Additionally, with any machine learning model, we need some kind of assurance that the model has extracted most of the patterns from the data correctly. We need to make sure that its not picking up too much noise, i.e., the model has low bias and variance. This process is known as validation. We didn’t do this with our GLM (though we could have), but we will demosntrate it here. To figure out how well our classifier will generalize to an independent/unseen dataset, we’ll use the cross validation parameters specified by the fitControl
variable below, which is then passed to the train()
function.
# load caret library
library(caret)
# designate validation method
fitControl <- trainControl(method = "cv", summaryFunction = twoClassSummary,
savePredictions = T, classProbs = T)
# fit a model using the random forest algorithm
rf_out <- train(type ~ ., data = wine_train, method = "rf",
trControl = fitControl)
## Warning in train.default(x, y, weights = w, ...): The metric "Accuracy" was not
## in the result set. ROC will be used instead.
rf_out
## Random Forest
##
## 3898 samples
## 12 predictor
## 2 classes: 'red', 'white'
##
## No pre-processing
## Resampling: Cross-Validated (10 fold)
## Summary of sample sizes: 3508, 3509, 3508, 3508, 3508, 3508, ...
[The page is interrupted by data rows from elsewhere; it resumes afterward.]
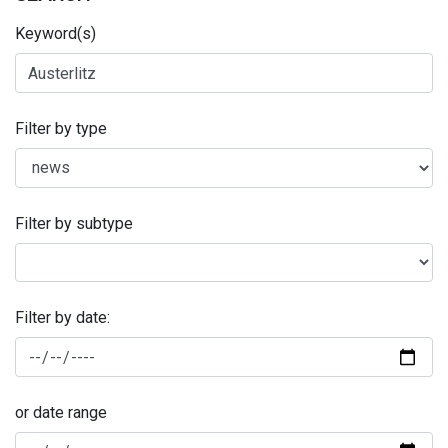
Keyword(s)
Filter by type
Filter by subtype
Filter by date:
or date range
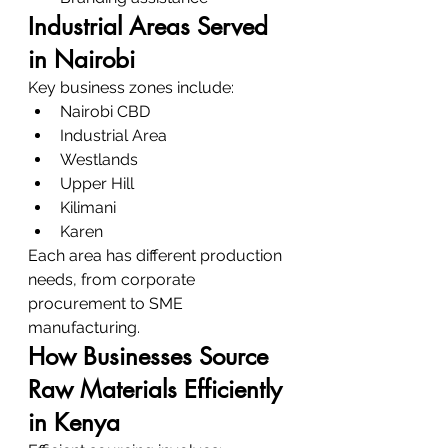
Industrial Areas Served 
in Nairobi
Key business zones include:
Nairobi CBD
Industrial Area
Westlands
Upper Hill
Kilimani
Karen
Each area has different production 
needs, from corporate 
procurement to SME 
manufacturing.
How Businesses Source 
Raw Materials Efficiently 
in Kenya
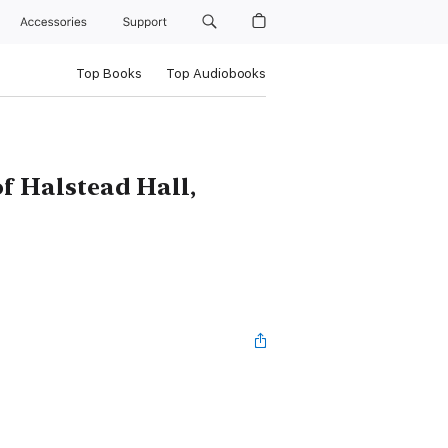
Accessories
Support
Top Books
Top Audiobooks
f Halstead Hall,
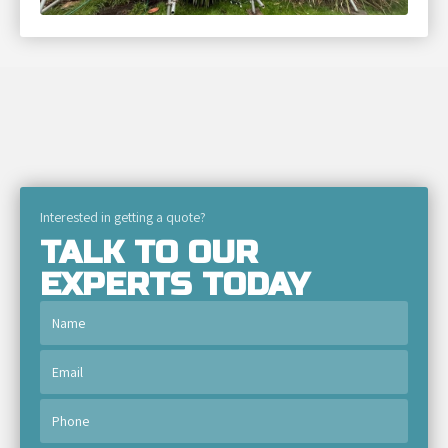
Interested in getting a quote?
TALK TO OUR
EXPERTS TODAY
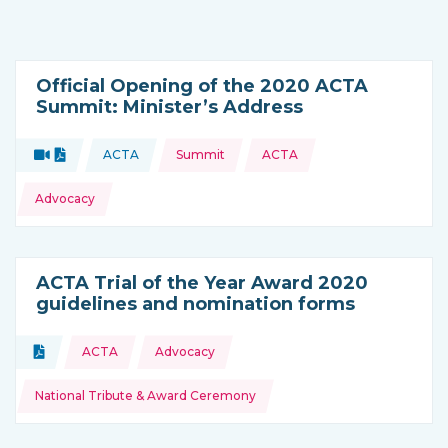
Official Opening of the 2020 ACTA
Summit: Minister’s Address
Topics:
Video
Document
ACTA
Summit
ACTA
Type of resource:
This resource is coming from
Advocacy
ACTA Trial of the Year Award 2020
guidelines and nomination forms
Topics:
Document
ACTA
Advocacy
Type of resource:
National Tribute & Award Ceremony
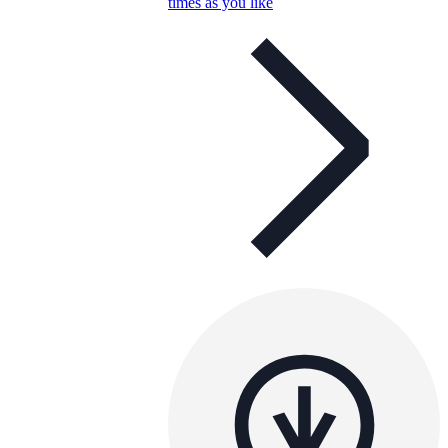
times as you like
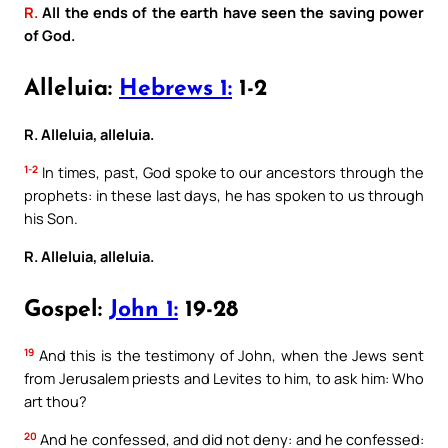
R.
All the ends of the earth have seen the saving power
of God.
Alleluia:
Hebrews 1:
1-2
R. Alleluia, alleluia.
1-2
In times, past, God spoke to our ancestors through the
prophets: in these last days, he has spoken to us through
his Son.
R. Alleluia, alleluia.
Gospel:
John 1:
19-28
19
And this is the testimony of John, when the Jews sent
from Jerusalem priests and Levites to him, to ask him: Who
art thou?
20
And he confessed, and did not deny: and he confessed:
## Resampling results across tuning parameters:
##
## mtry ROC Sens Spec
## 2 0.9988021 0.9824098 0.9986360
## 7 0.9980928 0.9782431 0.9959091
## 12 0.9972662 0.9730670 0.9938636
##
## ROC was used to select the optimal model using the largest value.
## The final value used for the model was mtry = 2.
# evaluate feature important
rf_feat_importance <- varImp(rf_out)
ggplot(rf_feat_importance)
Similarly to our GLM, we want to assess the performance of the model. We can extract the ROC info from the caret
model with the following code:
# select a parameter setting
selectedIndices <- rf_out$pred$mtry == 2
head(rf_out$pred[selectedIndices, ])
## pred obs red white rowIndex mtry Resample
## 1 white white 0.008 0.992 4 2 Fold01
## 2 white white 0.002 0.998 20 2 Fold01
## 3 red red 0.992 0.008 24 2 Fold01
## 4 white white 0.004 0.996 28 2 Fold01
## 5 white white 0.002 0.998 55 2 Fold01
## 6 red red 0.958 0.042 56 2 Fold01
# plot the ROC curve
rf_plot <- ggplot(rf_out$pred[selectedIndices, ],
aes(m=white, d=factor(obs, levels = c("red", "white")))) +
geom_roc(n.cuts=0)
rf_plot
## Warning in verify_d(data$d): D not labeled 0/1, assuming red = 0 and white = 1!